→ The task:
The answer consists solely of the lines running from the one with "Color Design Firm" through the final line below, transcribed exactly and without any pictures.

→ Dataset records:
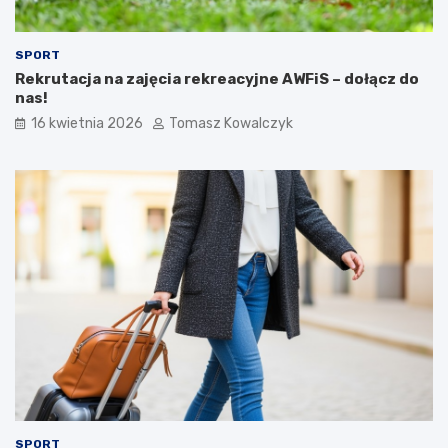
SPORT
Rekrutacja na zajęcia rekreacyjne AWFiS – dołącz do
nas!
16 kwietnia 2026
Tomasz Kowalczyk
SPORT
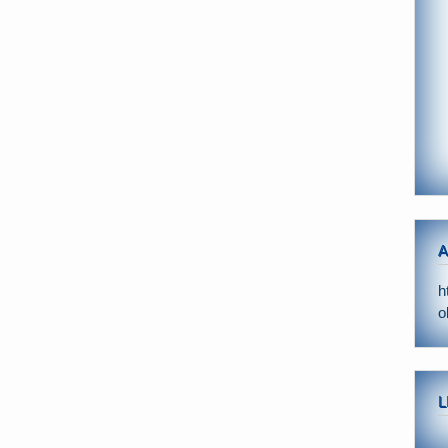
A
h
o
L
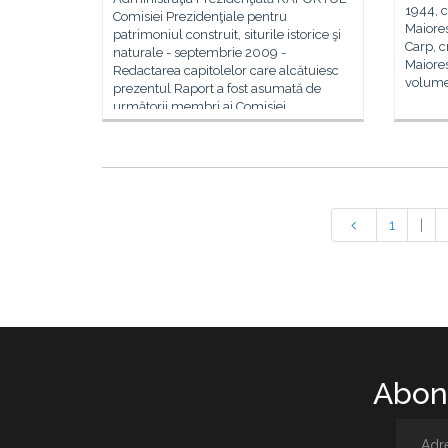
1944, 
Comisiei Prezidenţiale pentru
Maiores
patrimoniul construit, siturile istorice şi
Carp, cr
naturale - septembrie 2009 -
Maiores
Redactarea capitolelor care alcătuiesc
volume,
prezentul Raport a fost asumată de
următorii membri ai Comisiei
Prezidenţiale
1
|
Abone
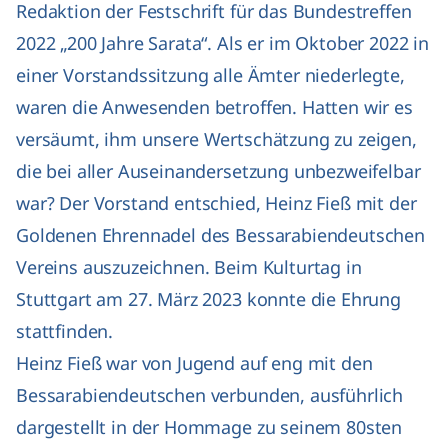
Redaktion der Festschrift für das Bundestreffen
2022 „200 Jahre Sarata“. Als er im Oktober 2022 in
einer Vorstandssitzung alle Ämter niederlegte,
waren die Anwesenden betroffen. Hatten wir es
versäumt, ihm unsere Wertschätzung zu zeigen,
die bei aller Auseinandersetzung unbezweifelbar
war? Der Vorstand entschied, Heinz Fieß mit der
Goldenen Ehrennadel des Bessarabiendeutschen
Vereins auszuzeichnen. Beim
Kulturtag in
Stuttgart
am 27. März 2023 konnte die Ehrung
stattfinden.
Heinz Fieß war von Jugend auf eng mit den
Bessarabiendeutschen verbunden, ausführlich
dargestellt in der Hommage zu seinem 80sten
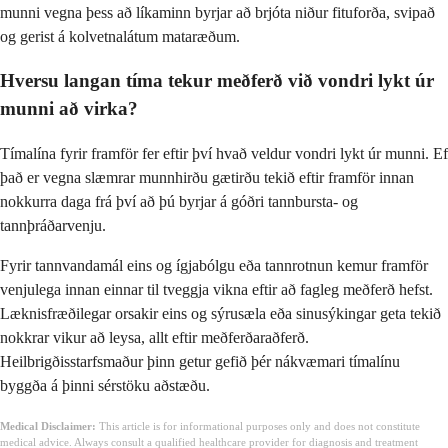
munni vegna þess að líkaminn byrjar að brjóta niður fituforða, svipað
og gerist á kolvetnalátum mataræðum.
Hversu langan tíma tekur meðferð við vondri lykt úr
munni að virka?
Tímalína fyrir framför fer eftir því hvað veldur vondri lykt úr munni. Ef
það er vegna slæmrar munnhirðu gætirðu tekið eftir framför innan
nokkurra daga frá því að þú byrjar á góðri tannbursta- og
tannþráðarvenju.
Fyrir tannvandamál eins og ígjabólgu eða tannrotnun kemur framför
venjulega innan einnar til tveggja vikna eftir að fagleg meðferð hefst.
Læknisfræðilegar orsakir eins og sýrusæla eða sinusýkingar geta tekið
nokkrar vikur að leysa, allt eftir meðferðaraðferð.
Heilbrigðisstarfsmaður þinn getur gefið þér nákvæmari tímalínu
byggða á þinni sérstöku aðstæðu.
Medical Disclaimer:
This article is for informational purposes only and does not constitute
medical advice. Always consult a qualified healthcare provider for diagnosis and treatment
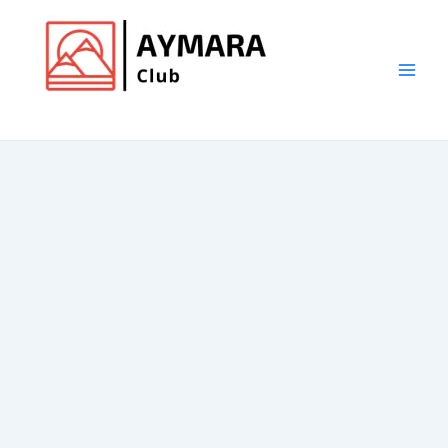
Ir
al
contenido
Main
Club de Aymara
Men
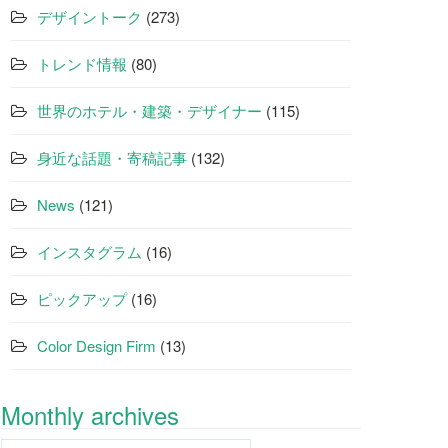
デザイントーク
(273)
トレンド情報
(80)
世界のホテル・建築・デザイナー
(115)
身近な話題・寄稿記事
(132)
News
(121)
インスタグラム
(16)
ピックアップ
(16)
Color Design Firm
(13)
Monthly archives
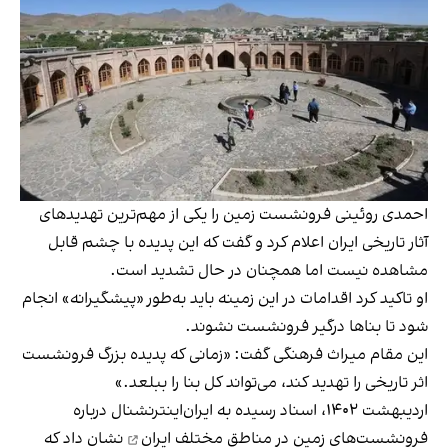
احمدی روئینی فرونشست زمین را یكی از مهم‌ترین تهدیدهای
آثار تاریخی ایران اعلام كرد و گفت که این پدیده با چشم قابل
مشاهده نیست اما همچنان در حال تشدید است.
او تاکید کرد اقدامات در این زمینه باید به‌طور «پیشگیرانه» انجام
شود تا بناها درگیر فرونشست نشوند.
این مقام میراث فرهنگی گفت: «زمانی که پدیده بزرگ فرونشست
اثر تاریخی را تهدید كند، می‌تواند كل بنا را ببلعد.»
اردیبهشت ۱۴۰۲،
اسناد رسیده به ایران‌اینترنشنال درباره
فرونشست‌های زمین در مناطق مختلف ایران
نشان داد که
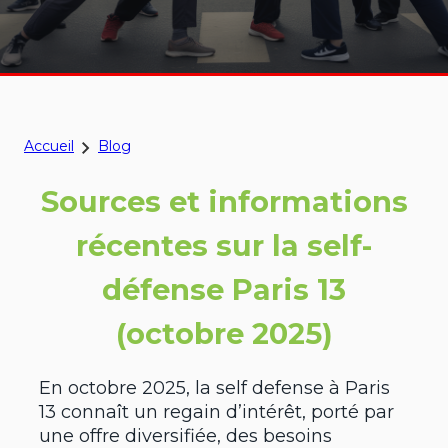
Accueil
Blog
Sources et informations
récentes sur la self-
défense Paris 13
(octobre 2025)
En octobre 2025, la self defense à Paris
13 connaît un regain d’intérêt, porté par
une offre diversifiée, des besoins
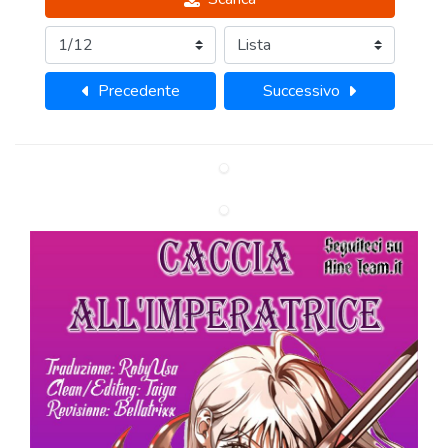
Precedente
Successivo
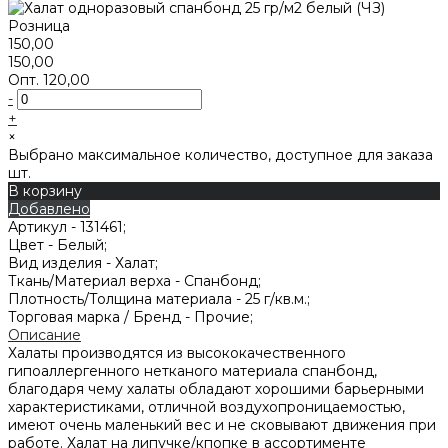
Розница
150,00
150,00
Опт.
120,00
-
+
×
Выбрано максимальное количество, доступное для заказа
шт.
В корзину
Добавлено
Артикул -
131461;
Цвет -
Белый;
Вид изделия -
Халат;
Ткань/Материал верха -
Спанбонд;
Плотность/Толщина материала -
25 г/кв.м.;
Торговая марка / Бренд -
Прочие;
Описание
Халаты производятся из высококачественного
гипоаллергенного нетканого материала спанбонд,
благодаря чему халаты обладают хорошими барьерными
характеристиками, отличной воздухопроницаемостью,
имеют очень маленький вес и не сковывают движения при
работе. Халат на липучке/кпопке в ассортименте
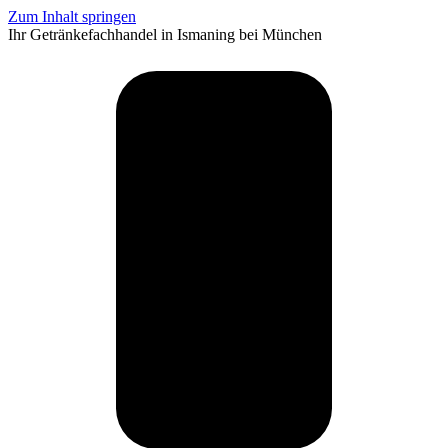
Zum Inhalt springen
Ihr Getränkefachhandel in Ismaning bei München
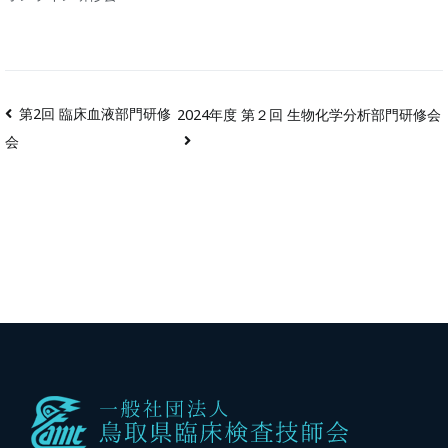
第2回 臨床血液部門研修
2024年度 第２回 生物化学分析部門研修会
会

→ Reply:
Color Design Firm
(13)
Monthly archives
احمدی روئینی فرونشست زمین را یكی از مهم‌ترین تهدیدهای
آثار تاریخی ایران اعلام كرد و گفت که این پدیده با چشم قابل
مشاهده نیست اما همچنان در حال تشدید است.
او تاکید کرد اقدامات در این زمینه باید به‌طور «پیشگیرانه» انجام
شود تا بناها درگیر فرونشست نشوند.
این مقام میراث فرهنگی گفت: «زمانی که پدیده بزرگ فرونشست
اثر تاریخی را تهدید كند، می‌تواند كل بنا را ببلعد.»
اردیبهشت ۱۴۰۲،
اسناد رسیده به ایران‌اینترنشنال درباره
فرونشست‌های زمین در مناطق مختلف ایران
نشان داد که
Accueil
Blog
Sources et informations
récentes sur la self-
défense Paris 13
(octobre 2025)
En octobre 2025, la self defense à Paris
13 connaît un regain d’intérêt, porté par
une offre diversifiée, des besoins
Precedente
Successivo
Розница
150,00
150,00
Опт.
120,00
-
+
×
Выбрано максимальное количество, доступное для заказа
шт.
В корзину
Добавлено
Артикул -
131461;
Цвет -
Белый;
Вид изделия -
Халат;
Ткань/Материал верха -
Спанбонд;
Плотность/Толщина материала -
25 г/кв.м.;
Торговая марка / Бренд -
Прочие;
Описание
Халаты производятся из высококачественного
гипоаллергенного нетканого материала спанбонд,
благодаря чему халаты обладают хорошими барьерными
характеристиками, отличной воздухопроницаемостью,
имеют очень маленький вес и не сковывают движения при
работе. Халат на липучке/кпопке в ассортименте
Zum Inhalt springen
Ihr Getränkefachhandel in Ismaning bei München
第2回 臨床血液部門研修
2024年度 第２回 生物化学分析部門研修会
会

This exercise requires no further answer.